*Problem requirements*:
Copy each entry precisely as written, and do not carry over the pictures.

*Information*:
+ + +
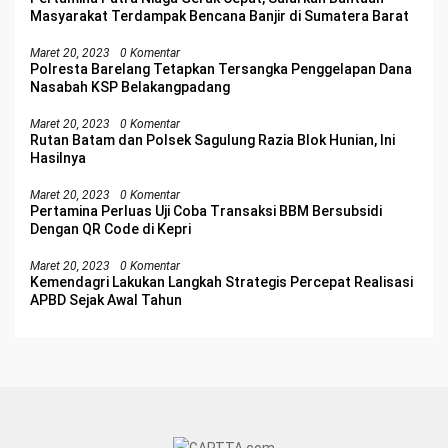
Masyarakat Terdampak Bencana Banjir di Sumatera Barat
Maret 20, 2023
0 Komentar
Polresta Barelang Tetapkan Tersangka Penggelapan Dana
Nasabah KSP Belakangpadang
Maret 20, 2023
0 Komentar
Rutan Batam dan Polsek Sagulung Razia Blok Hunian, Ini
Hasilnya
Maret 20, 2023
0 Komentar
Pertamina Perluas Uji Coba Transaksi BBM Bersubsidi
Dengan QR Code di Kepri
Maret 20, 2023
0 Komentar
Kemendagri Lakukan Langkah Strategis Percepat Realisasi
APBD Sejak Awal Tahun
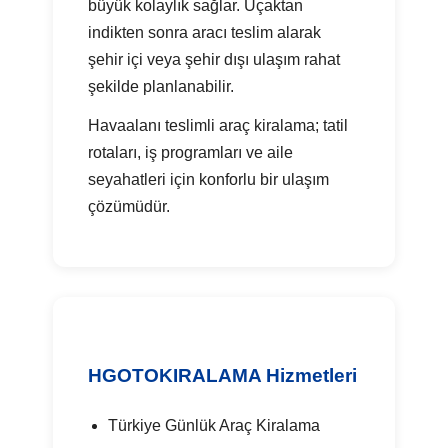
büyük kolaylık sağlar. Uçaktan
indikten sonra aracı teslim alarak
şehir içi veya şehir dışı ulaşım rahat
şekilde planlanabilir.
Havaalanı teslimli araç kiralama; tatil
rotaları, iş programları ve aile
seyahatleri için konforlu bir ulaşım
çözümüdür.
HGOTOKIRALAMA Hizmetleri
Türkiye Günlük Araç Kiralama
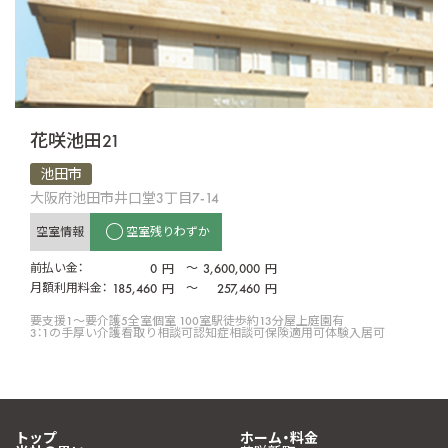
花咲池田21
池田市
大阪府池田市井口堂3丁目7-14
空室情報
空室残りわずか
前払い金：
0
〜
3,600,000
円
円
月額利用料金：
185,460
〜
257,460
円
円
要支援1〜要介護5
全室個室 100室
駅徒歩約13分
屋上庭園有
3：1の手厚い介護
看取り相談可
認知症相談可
保険適用可
体験入居可
トップ
ホーム・料金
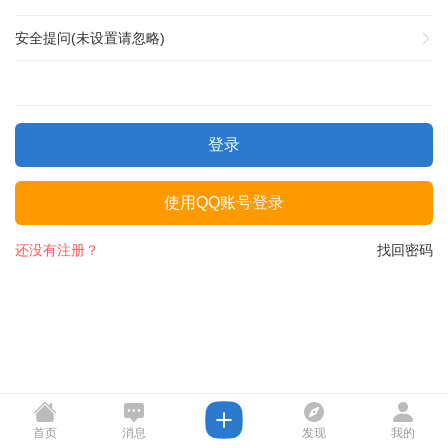
安全提问(未设置请忽略)
登录
使用QQ账号登录
还没有注册？
找回密码
首页
消息
发现
我的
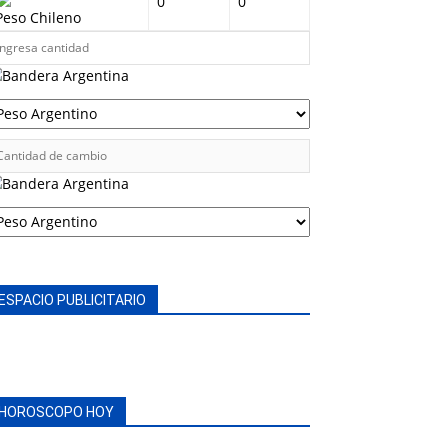
0
0
Peso Chileno
ESPACIO PUBLICITARIO
HOROSCOPO HOY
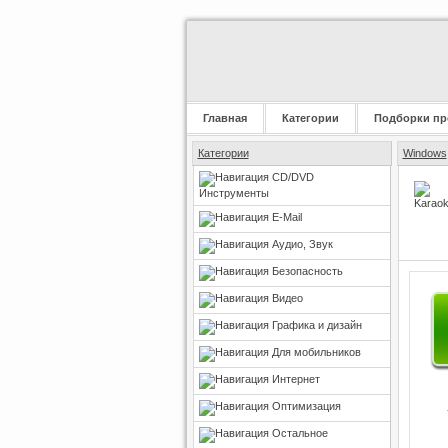
Главная
Категории
Подборки пр
Категории
Windows
CD/DVD
Инструменты
E-Mail
Аудио, Звук
Безопасность
Видео
Графика и дизайн
Для мобильников
Интернет
Оптимизация
Остальное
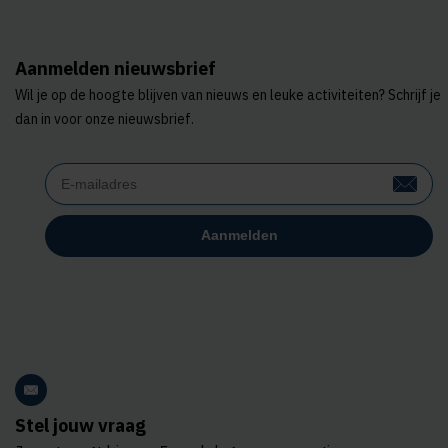
Aanmelden nieuwsbrief
Wil je op de hoogte blijven van nieuws en leuke activiteiten? Schrijf je
dan in voor onze nieuwsbrief.
Stel jouw vraag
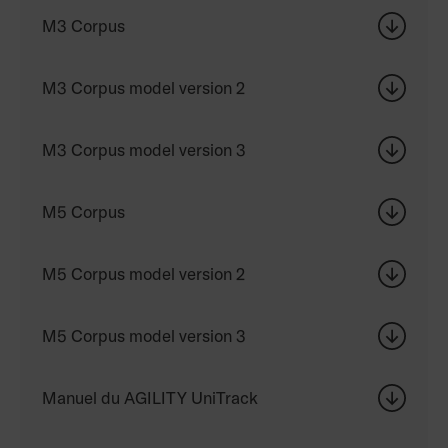
M3 Corpus
M3 Corpus model version 2
M3 Corpus model version 3
M5 Corpus
M5 Corpus model version 2
M5 Corpus model version 3
Manuel du AGILITY UniTrack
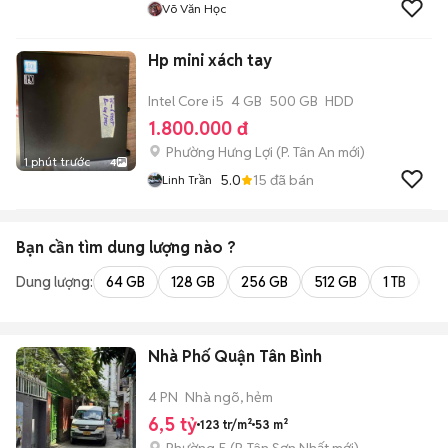
Võ Văn Học
Hp mini xách tay
Intel Core i5
4 GB
500 GB
HDD
1.800.000 đ
Phường Hưng Lợi
(
P. Tân An
mới)
1 phút trước
4
5.0
15
đã bán
Linh Trần
Bạn cần tìm
dung lượng
nào ?
Dung lượng:
64 GB
128 GB
256 GB
512 GB
1 TB
2 
Nhà Phố Quận Tân Bình
4 PN
Nhà ngõ, hẻm
6,5 tỷ
123 tr/m²
53 m²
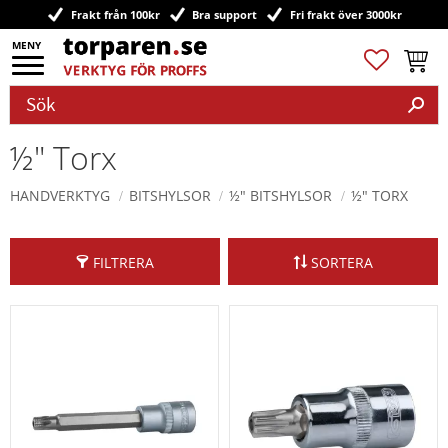
Frakt från 100kr
Bra support
Fri frakt över 3000kr
Meny
Favoriter
Kundv
½" Torx
HANDVERKTYG
BITSHYLSOR
½" BITSHYLSOR
½" TORX
FILTRERA
SORTERA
+ + +
*Solution for this task*:
Masyarakat Terdampak Bencana Banjir di Sumatera Barat
Maret 20, 2023
0 Komentar
Polresta Barelang Tetapkan Tersangka Penggelapan Dana
Nasabah KSP Belakangpadang
Maret 20, 2023
0 Komentar
Rutan Batam dan Polsek Sagulung Razia Blok Hunian, Ini
Hasilnya
Maret 20, 2023
0 Komentar
Pertamina Perluas Uji Coba Transaksi BBM Bersubsidi
Dengan QR Code di Kepri
Maret 20, 2023
0 Komentar
Kemendagri Lakukan Langkah Strategis Percepat Realisasi
APBD Sejak Awal Tahun
büyük kolaylık sağlar. Uçaktan
indikten sonra aracı teslim alarak
şehir içi veya şehir dışı ulaşım rahat
şekilde planlanabilir.
Havaalanı teslimli araç kiralama; tatil
rotaları, iş programları ve aile
seyahatleri için konforlu bir ulaşım
çözümüdür.
HGOTOKIRALAMA Hizmetleri
Türkiye Günlük Araç Kiralama
花咲池田21
池田市
大阪府池田市井口堂3丁目7-14
空室情報
空室残りわずか
前払い金：
0
〜
3,600,000
円
円
月額利用料金：
185,460
〜
257,460
円
円
要支援1〜要介護5
全室個室 100室
駅徒歩約13分
屋上庭園有
3：1の手厚い介護
看取り相談可
認知症相談可
保険適用可
体験入居可
トップ
ホーム・料金
安全提问(未设置请忽略)
登录
使用QQ账号登录
还没有注册？
找回密码
首页
消息
发现
我的
0
0
Peso Chileno
ESPACIO PUBLICITARIO
HOROSCOPO HOY
Главная
Категории
Подборки пр
Категории
Windows
CD/DVD
Инструменты
E-Mail
Аудио, Звук
Безопасность
Видео
Графика и дизайн
Для мобильников
Интернет
Оптимизация
Остальное
Aanmelden nieuwsbrief
Wil je op de hoogte blijven van nieuws en leuke activiteiten? Schrijf je
dan in voor onze nieuwsbrief.
Stel jouw vraag
M3 Corpus
M3 Corpus model version 2
M3 Corpus model version 3
M5 Corpus
M5 Corpus model version 2
M5 Corpus model version 3
Manuel du AGILITY UniTrack
Võ Văn Học
Hp mini xách tay
Intel Core i5
4 GB
500 GB
HDD
1.800.000 đ
Phường Hưng Lợi
(
P. Tân An
mới)
1 phút trước
4
5.0
15
đã bán
Linh Trần
Bạn cần tìm
dung lượng
nào ?
Dung lượng:
64 GB
128 GB
256 GB
512 GB
1 TB
2 
Nhà Phố Quận Tân Bình
4 PN
Nhà ngõ, hẻm
6,5 tỷ
123 tr/m²
53 m²
Frakt från 100kr
Bra support
Fri frakt över 3000kr
Meny
Favoriter
Kundv
½" Torx
HANDVERKTYG
BITSHYLSOR
½" BITSHYLSOR
½" TORX
FILTRERA
SORTERA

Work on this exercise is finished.